-------- Data under study --------

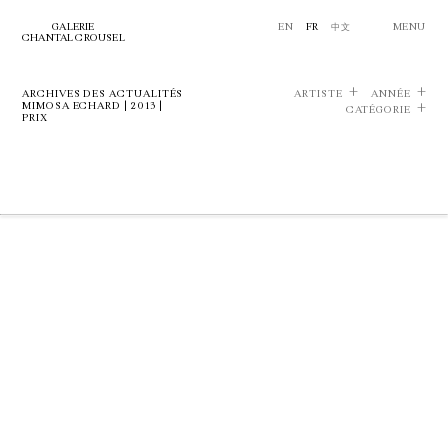
GALERIE
EN
FR
中文
MENU
CHANTAL CROUSEL
ARCHIVES DES ACTUALITÉS
ARTISTE
ANNÉE
MIMOSA ECHARD | 2013 |
CATÉGORIE
PRIX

--------

Give the listing again word for word. Skip any pictures.

GALERIE
EN
FR
中文
MENU
CHANTAL CROUSEL
ARCHIVES DES ACTUALITÉS
ARTISTE
ANNÉE
MIMOSA ECHARD | 2013 |
CATÉGORIE
PRIX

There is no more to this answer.